• [Problem requirements]
The answer must be every line of the records below that contains the word "שמרים", copied out.

• [Provided data]
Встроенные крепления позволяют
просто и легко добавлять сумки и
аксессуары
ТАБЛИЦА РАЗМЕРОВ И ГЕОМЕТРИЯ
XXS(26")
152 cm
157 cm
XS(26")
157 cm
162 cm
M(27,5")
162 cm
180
---
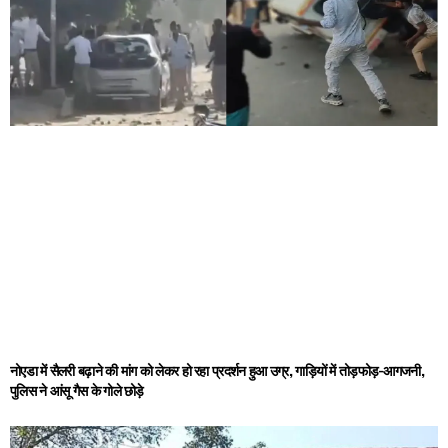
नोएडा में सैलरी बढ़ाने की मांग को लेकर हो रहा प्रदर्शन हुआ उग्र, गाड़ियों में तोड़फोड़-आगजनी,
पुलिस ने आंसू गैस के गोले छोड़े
...
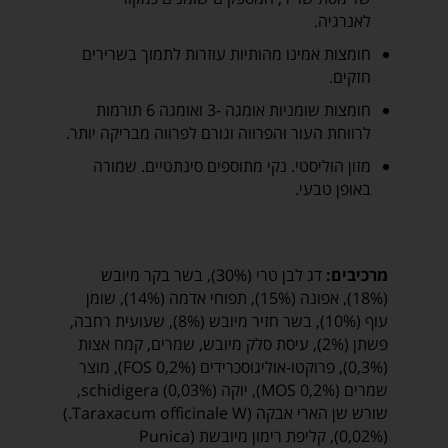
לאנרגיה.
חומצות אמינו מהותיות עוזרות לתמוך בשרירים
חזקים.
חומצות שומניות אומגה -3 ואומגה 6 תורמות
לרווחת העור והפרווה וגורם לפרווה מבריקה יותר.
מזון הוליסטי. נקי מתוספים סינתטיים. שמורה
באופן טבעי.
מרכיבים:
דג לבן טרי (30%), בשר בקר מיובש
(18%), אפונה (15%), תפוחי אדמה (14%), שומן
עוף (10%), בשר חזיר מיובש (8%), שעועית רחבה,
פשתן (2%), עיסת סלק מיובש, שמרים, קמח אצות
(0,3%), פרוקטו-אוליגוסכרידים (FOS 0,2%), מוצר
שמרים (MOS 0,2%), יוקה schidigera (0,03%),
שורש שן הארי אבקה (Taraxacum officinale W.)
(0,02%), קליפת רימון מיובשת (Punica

• [Result of this exercise]
פשתן (2%), עיסת סלק מיובש, שמרים, קמח אצות
שמרים (MOS 0,2%), יוקה schidigera (0,03%),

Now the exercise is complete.